**Material shown:**
* * * * * * *

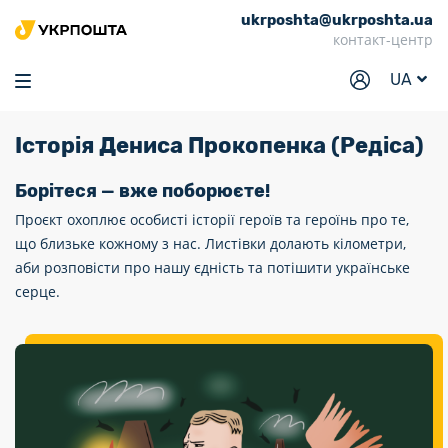
ukrposhta@ukrposhta.ua
Головна
контакт-центр
Маркет
UA
Аптека
Історія Дениса Прокопенка (Редіса)
Трекінг
Послуги
Борітеся — вже поборюєте!
Проєкт охоплює особисті історії героїв та героїнь про те,
Тарифи
що близьке кожному з нас. Листівки долають кілометри,
аби розповісти про нашу єдність та потішити українське
Відділення
серце.
Філателія
Кар’єра
Для бізнесу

* * * * * * *

**Try it:** Whenever you reach a picture, pass over it; print all the other material exactly.

**Response area:**
ukrposhta@ukrposhta.ua
Головна
контакт-центр
Маркет
UA
Аптека
Історія Дениса Прокопенка (Редіса)
Трекінг
Послуги
Борітеся — вже поборюєте!
Проєкт охоплює особисті історії героїв та героїнь про те,
Тарифи
що близьке кожному з нас. Листівки долають кілометри,
аби розповісти про нашу єдність та потішити українське
Відділення
серце.
Філателія
Кар’єра
Для бізнесу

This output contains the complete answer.